Once they start to make cars that get ATLEAST 35 MPG HWY and stop assuming we are stupid and think 24 MPG is high and STOP, FOR THE LOVE OF GOD, STOP using the word "hybrid" as just a name plate (as in the Ford Escape and Cadillac), then I will throw my support behind them.

Adam said...

I'm a big fan of your website, but I think the "Let them fail" approach will have huge negative effects the on economy. There are a lot of suppliers, and in turn jobs, that will feel the effects of any of the big 3 failing.

Ford and GM especially, seem to be on the right track with their new products- the Chevrolet Cruze, Volt and Malibu all look to be promising vehicles. (The Malibu has been ranked on par with the Camry). Chevy already has 8 cars over 30 mpg...

Also, while I don't agree with corporate jet usage, I think that is pretty common for large companies. I don't think you'll find many CEOs or Presidents that fly coach.

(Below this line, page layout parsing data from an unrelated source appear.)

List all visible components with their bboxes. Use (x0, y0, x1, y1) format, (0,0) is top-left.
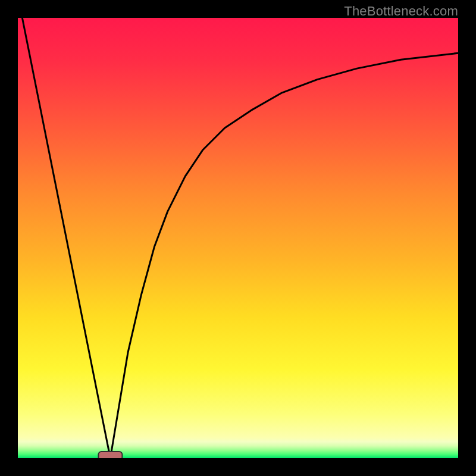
background-gradient (18, 18, 458, 458)
chart-frame: TheBottleneck.com (0, 0, 476, 476)
watermark-text: TheBottleneck.com (344, 4, 458, 19)
svg-rect-0 (18, 18, 458, 458)
plot-area (18, 18, 458, 458)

Lastly, at least the proposed 25 billion bailout is going to support American companies and jobs. It's a small share of the 700 billion designated for the Wall Street bailout.

Chris said...

The problem is that the big 3 would have us believe that it's a miracle of science and technology that they managed to "squeeze" 30mpg out of their vehicles. In reality, it's a miracle that they can still build vehicles that CAN'T do over 30mpg. Look at Japanese and European cars - they've been getting 45mpg or more for years. Even Detroit had 40+mpg cars 15 years ago, and you can't tell me that it's "stricter emission regulations" because that's simply not true. In Europe, the new Euro-5 regulations are much stricter than even California, and yet I can buy a car from the showroom floor that will easily return 70mpg. So the big 3 either need to wake up and stop lying to us, or they need to fail. I don't believe my tax dollars should be used to reward shoddy corporate behaviour. What about all the supporting businesses? Let them take it up with the car manufacturers once they're in chapter 11.